在宅ワークで田舎暮らし


都会からIターン移住を真剣に考えている人にとって、一番の現実的な問題はやはり「仕事」のことではないでしょうか。
自然が豊かな田舎は、もちろん住むのに良い環境なのは分かっていますが、ぶっちゃけ「食っていけるのか」どうか。
そもそも地元の若い人達からして生活のために田舎を離れ、仕事を求めて都会に出ていくような状態なのですから、そんなところで都会から来たよそ者が働き口を探すといったって、決して簡単なことではないことくらい容易に想像がつきます。

かといって今までやったこともない農業や林業にいきなり挑戦するというのもこれまた厳しい話です。
実際、田舎での農業に憧れて移住してきたものの、結局いろいろな事情で続けられなくなり、夢破れてこの地を去って行った人をこれまで何人も見てきました。

■在宅ワークのメリット

私の場合は幸運なことに、もともとの仕事だったコンピュータのソフト開発の仕事をそのまま「在宅ワーク」という形で信州に移住してからも続けられたので助かりました。
今でこそ在宅ワークやノマドワークは珍しくもない感じですが、私が在宅ワークを始めた頃はちょうど世間がWindows95で沸いていた1995年の頃のことで、まだインターネットも黎明期の時代でしたから、かなり時代を先駆けていたといえます。

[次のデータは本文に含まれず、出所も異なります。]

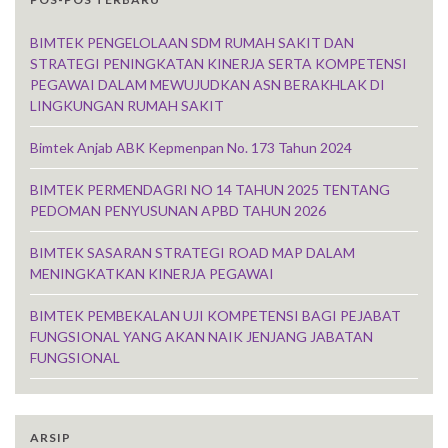
BIMTEK PENGELOLAAN SDM RUMAH SAKIT DAN
STRATEGI PENINGKATAN KINERJA SERTA KOMPETENSI
PEGAWAI DALAM MEWUJUDKAN ASN BERAKHLAK DI
LINGKUNGAN RUMAH SAKIT
Bimtek Anjab ABK Kepmenpan No. 173 Tahun 2024
BIMTEK PERMENDAGRI NO 14 TAHUN 2025 TENTANG
PEDOMAN PENYUSUNAN APBD TAHUN 2026
BIMTEK SASARAN STRATEGI ROAD MAP DALAM
MENINGKATKAN KINERJA PEGAWAI
BIMTEK PEMBEKALAN UJI KOMPETENSI BAGI PEJABAT
FUNGSIONAL YANG AKAN NAIK JENJANG JABATAN
FUNGSIONAL
ARSIP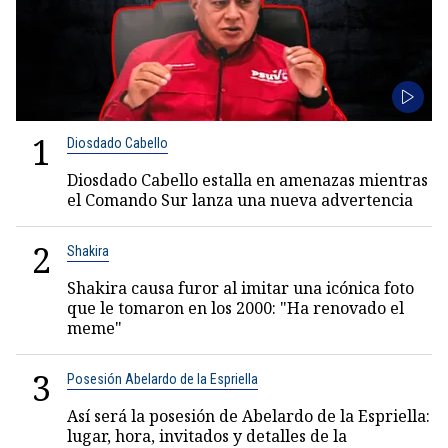
1
Diosdado Cabello
Diosdado Cabello estalla en amenazas mientras
el Comando Sur lanza una nueva advertencia
2
Shakira
Shakira causa furor al imitar una icónica foto
que le tomaron en los 2000: "Ha renovado el
meme"
3
Posesión Abelardo de la Espriella
Así será la posesión de Abelardo de la Espriella:
lugar, hora, invitados y detalles de la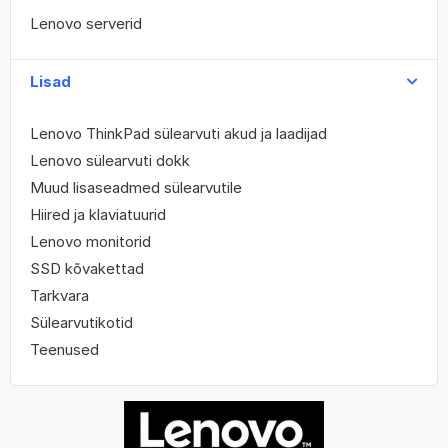
Lenovo serverid
Lisad
Lenovo ThinkPad sülearvuti akud ja laadijad
Lenovo sülearvuti dokk
Muud lisaseadmed sülearvutile
Hiired ja klaviatuurid
Lenovo monitorid
SSD kõvakettad
Tarkvara
Sülearvutikotid
Teenused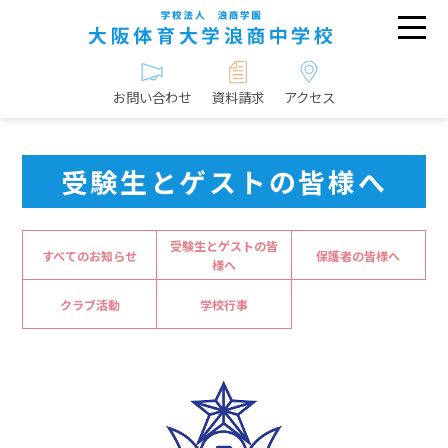
お問い合わせ
資料請求
アクセス
受験生とゲストの皆様へ
受験生とゲストの皆
すべてのお知らせ
保護者の皆様へ
様へ
クラブ活動
学校行事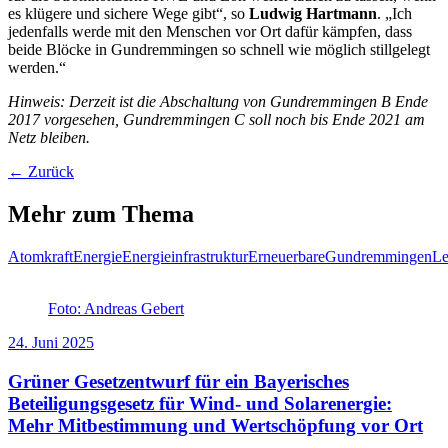
es klügere und sichere Wege gibt“, so
Ludwig Hartmann
. „Ich
jedenfalls werde mit den Menschen vor Ort dafür kämpfen, dass
beide Blöcke in Gundremmingen so schnell wie möglich stillgelegt
werden.“
Hinweis: Derzeit ist die Abschaltung von Gundremmingen B Ende
2017 vorgesehen, Gundremmingen C soll noch bis Ende 2021 am
Netz bleiben.
← Zurück
Mehr zum Thema
Atomkraft
Energie
Energieinfrastruktur
Erneuerbare
Gundremmingen
Le
Foto: Andreas Gebert
24. Juni 2025
Grüner Gesetzentwurf für ein Bayerisches
Beteiligungsgesetz für Wind- und Solarenergie:
Mehr Mitbestimmung und Wertschöpfung vor Ort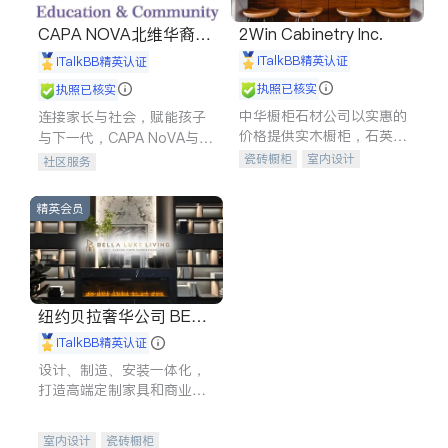
CAPA NOVA北维华裔家
2Win Cabinetry Inc.
长会
iTalkBB精英认证
iTalkBB精英认证
执照已核实
执照已核实
中华橱柜石材公司以实惠的
连接家长与社会，赋能孩子
价格提供实木橱柜，石英石
与下一代，CAPA NoVA与您
台面，多种优质不锈钢水
携手建设包容、公平、充满
瓷砖橱柜
室内设计
社区服务
槽、水龙头与抽油烟机。品
希望的社区。
建筑设计
卫浴洁具
质厨房，家的选择。
室内装修
精英会员
纽约贝拉奢华公司 BELL
A LUXE
iTalkBB精英认证
设计、制造、安装一体化，
打造高端定制家具和商业空
间
室内设计
瓷砖橱柜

おかげで新たに仕事探しをすることなくスムーズに田舎暮らしに移行できたわけですが、私はなにより毎日通勤せずに家で仕事ができるようになって、ギュウギュウの通勤電車から開放されたことが一番嬉しかったです。
ずっと家に居られるので家族と一緒に過ごす時間も増えますしね。
もっとも通勤しなくて済むのは良いことばかりじゃなくて、「運動不足になりがち」という健康面での罠がありますのでこの点は要注意。

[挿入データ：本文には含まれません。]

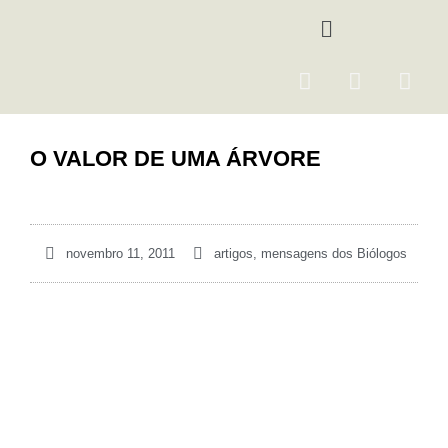
Ir
Menu
para
o
F
I
Y
conteúdo
a
n
o
c
s
u
e
t
t
O VALOR DE UMA ÁRVORE
b
a
u
o
g
b
o
r
e
k
a
novembro 11, 2011
artigos
,
mensagens dos Biólogos
m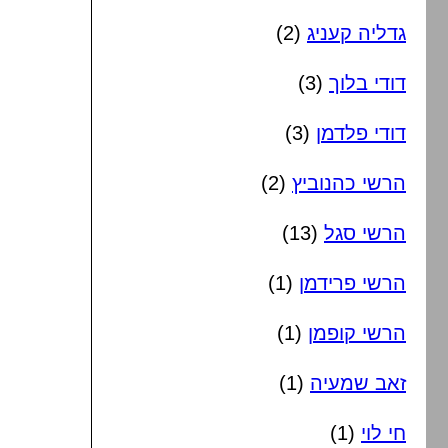
גדליה קעניג
(2)
דודי בלוך
(3)
דודי פלדמן
(3)
הרשי כהנוביץ
(2)
הרשי סגל
(13)
הרשי פרידמן
(1)
הרשי קופמן
(1)
זאב שמעיה
(1)
חי לוי
(1)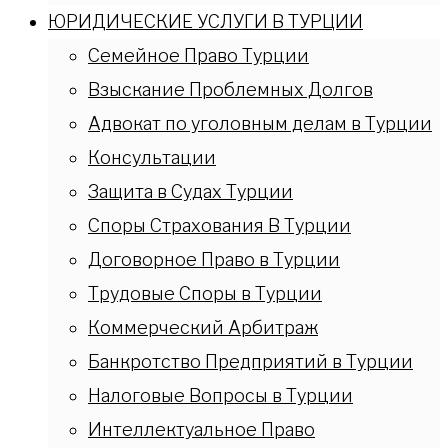
ЮРИДИЧЕСКИЕ УСЛУГИ В ТУРЦИИ
Семейное Право Турции
Взыскание Проблемных Долгов
Адвокат по уголовным делам в Турции
Консультации
Защита в Судах Турции
Споры Страхования В Турции
Договорное Право в Турции
Трудовые Споры в Турции
Коммерческий Арбитраж
Банкротство Предприятий в Турции
Налоговые Вопросы в Турции
Интеллектуальное Право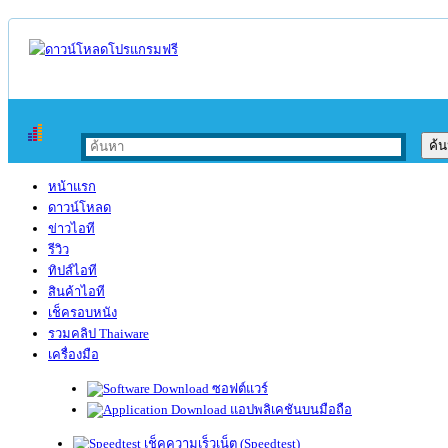
หน้าแรก
ดาวน์โหลด
ข่าวไอที
รีวิว
ทิปส์ไอที
สินค้าไอที
เช็ครอบหนัง
รวมคลิป Thaiware
เครื่องมือ
ซอฟต์แวร์
แอปพลิเคชันบนมือถือ
เช็คความเร็วเน็ต (Speedtest)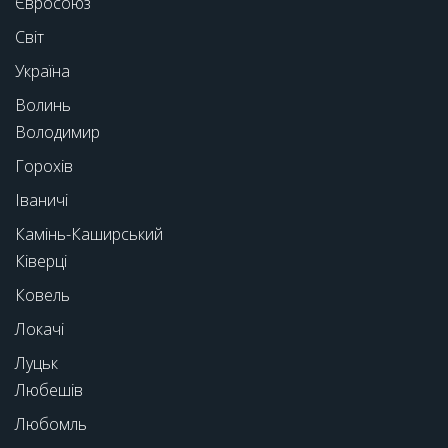
Євросоюз
Світ
Україна
Волинь
Володимир
Горохів
Іваничі
Камінь-Каширський
Ківерці
Ковель
Локачі
Луцьк
Любешів
Любомль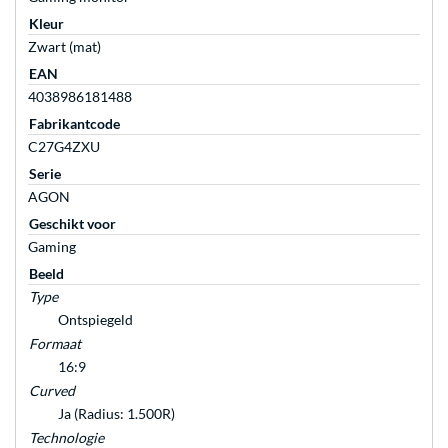
Kleur
Zwart (mat)
EAN
4038986181488
Fabrikantcode
C27G4ZXU
Serie
AGON
Geschikt voor
Gaming
Beeld
Type
Ontspiegeld
Formaat
16:9
Curved
Ja (Radius: 1.500R)
Technologie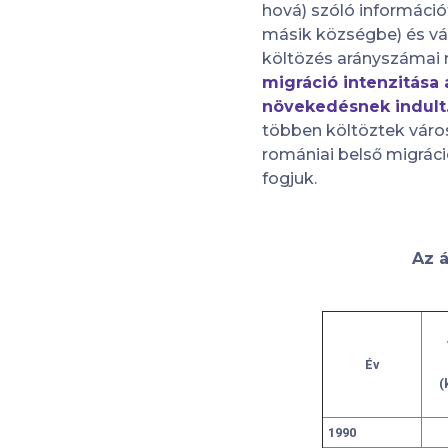
hová) szóló információt
másik községbe) és váro
költözés arányszámai
migráció intenzitása
növekedésnek indult
többen költöztek város
romániai belső migrác
fogjuk.
Az á
Év
(
1990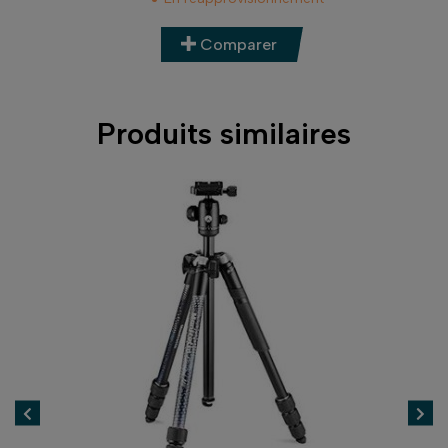
Comparer
Produits similaires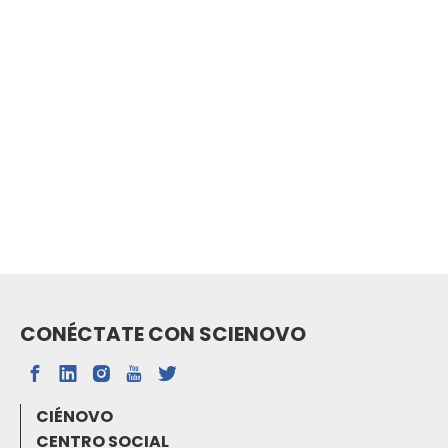
CONÉCTATE CON SCIENOVO
CIÉNOVO
CENTRO SOCIAL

あと、「都会の収入レベルのまま田舎移住できる」という点も大きなメリットです。
田舎と都会ではどうしても賃金レベルが違うわけですが、しかし都会の仕事をそのまま田舎に持って来られる在宅ワークなら、単に仕事の環境が変わるだけで給与レベルは変わりません。
田舎移住したことで生活のレベルを落としたりしなくても大丈夫なわけで、この点もとても助かりました。

■地域おこしに活かす

昨今はどの自治体でも都会から若者を集めるための「地域おこし」で頭を悩ませていますが、ITビジネス関係の仕事に限って言えば、在宅やノマドでの仕事が可能な時代なのですから、ネットの通信環境さえ整っていれば案外それだけで人は呼べるのかもしれません。
いまは生活に必要なものも、わざわざ町まで買いにいかなくてもネット通販ですぐに届きますし、辺鄙な田舎でも困ることはありません。
以前、田舎暮らしをしている株のトレーダーの話を聞いたこともあります。フリーランスも含めて、「ネットで稼ぐ」生活スタイルの人なら都会だろうが田舎だろうが関係ないわけで、こういう層にターゲットを絞って地域おこしを考えるのも悪くないかもしれません。